When a utility company’s poorly maintained power lines spark a blaze in dried-out vegetation amidst hurricane-force winds, even the most well-managed forests are at risk. But in many places, forest management can help reduce unwanted effects when fires do occur, especially in drier forests.
The entire Forest Products industry is facing a shortage of workers as many older employees retire. To keep our forests in good shape, we need a new generation of foresters ready to take the reins. We previously covered a program in Calaveras County, California that provides forestry jobs for people who live in the fire-prone Sierra Nevada foothills. Now, let’s take a look at a statewide program called the Forestry Challenge that’s stepping up to train high school students in technical forest skills and management.
“‘Forestry is a little bit invisible to most folks. Most people think of park rangers and that’s a very limited way of looking at land management,’ said Erin Kelly, an associate professor of forest economics and administration at Humboldt State University. Foresters have a broad range of responsibilities from managing tree growth to providing technical expertise for improving the health and economic viability of forests.”
“A 2018 survey by Shasta College found that 45 percent of natural resource businesses in Northern California — including forestry, fuel production and environmental consulting — are experiencing or anticipate a workforce shortage. State government employers reported the most difficulty finding qualified forestry applicants in the last five years, according to a 2019 study by Kelly and Greg Brown, head of the Natural Resources Management and Environmental Sciences Department at Cal Poly San Luis Obispo. Forestry Challenge is trying to change that by teaching students new skills and career pathways.”

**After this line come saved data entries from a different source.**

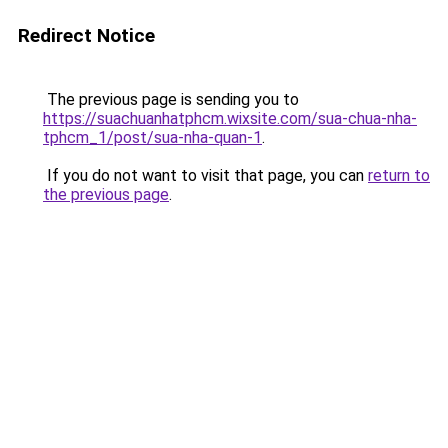
Redirect Notice
The previous page is sending you to
https://suachuanhatphcm.wixsite.com/sua-chua-nha-
tphcm_1/post/sua-nha-quan-1
.
If you do not want to visit that page, you can
return to
the previous page
.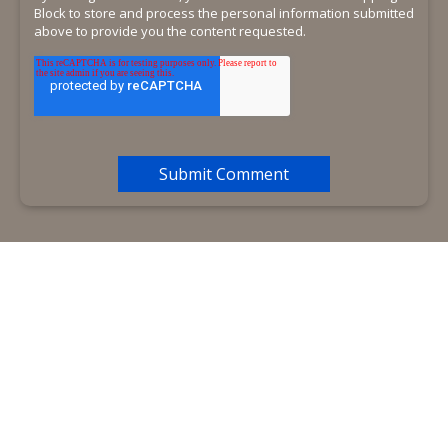
Block to store and process the personal information submitted
above to provide you the content requested.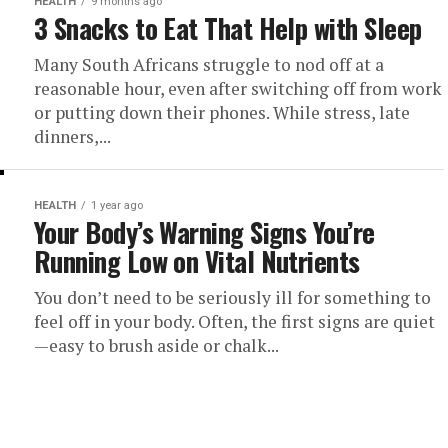
HEALTH
9 months ago
3 Snacks to Eat That Help with Sleep
Many South Africans struggle to nod off at a
reasonable hour, even after switching off from work
or putting down their phones. While stress, late
dinners,...
HEALTH
1 year ago
Your Body’s Warning Signs You’re
Running Low on Vital Nutrients
You don’t need to be seriously ill for something to
feel off in your body. Often, the first signs are quiet
—easy to brush aside or chalk...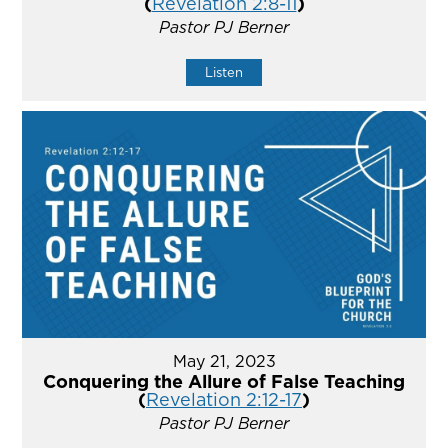
(
Revelation 2:8-11
)
Pastor PJ Berner
Listen
May 21, 2023
Conquering the Allure of False Teaching
(
Revelation 2:12-17
)
Pastor PJ Berner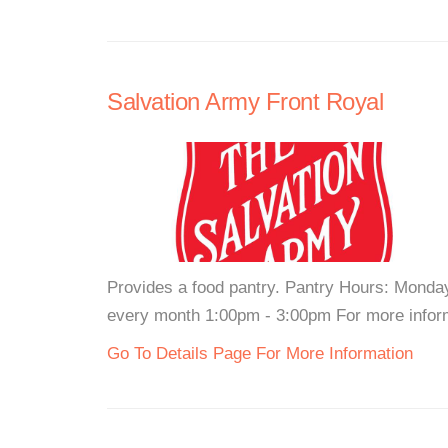
Salvation Army Front Royal
Provides a food pantry. Pantry Hours: Mond
every month 1:00pm - 3:00pm For more informa
Go To Details Page For More Information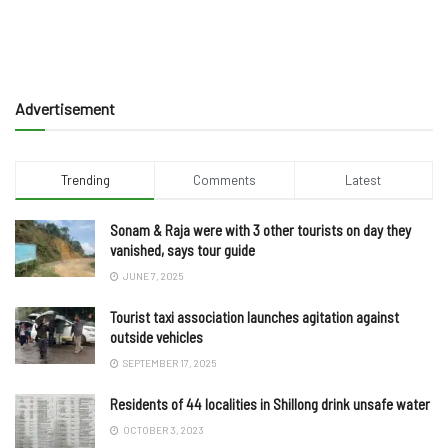
Advertisement
Trending
Comments
Latest
Sonam & Raja were with 3 other tourists on day they
vanished, says tour guide
JUNE 7, 2025
Tourist taxi association launches agitation against
outside vehicles
SEPTEMBER 17, 2025
Residents of 44 localities in Shillong drink unsafe water
OCTOBER 3, 2023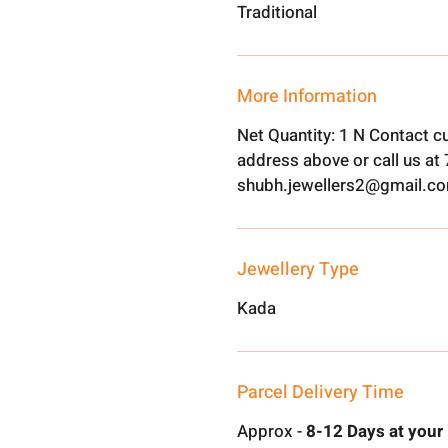
Traditional
More Information
Net Quantity: 1 N Contact c
address above or call us a
shubh.jewellers2@gmail.c
Jewellery Type
Kada
Parcel Delivery Time
Approx -
8-12 Days at your 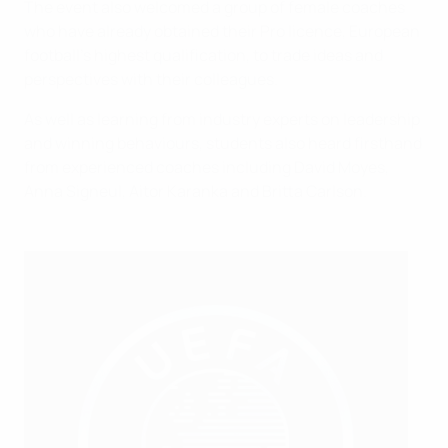
The event also welcomed a group of female coaches
who have already obtained their Pro licence, European
football's highest qualification, to trade ideas and
perspectives with their colleagues.
As well as learning from industry experts on leadership
and winning behaviours, students also heard firsthand
from experienced coaches including David Moyes,
Anna Signeul, Aitor Karanka and Britta Carlson.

Founded in 2003, the Forestry Challenge program draws in participants from five countries around the state to learn from professional foresters how to collect forest data, analyze it and present their findings to a panel of judges. In Santa Cruz this year, 84 students evaluated a piece of land to make recommendations for a timber management plan, considering tree health and density, future harvesting, economic cost and biological impact.
Many students return year after year. Organizers say they’re showing them that earning a STEM degree doesn’t have to mean working in an office for a tech company. Instead, they could be outside, having a direct impact on the health of the environment.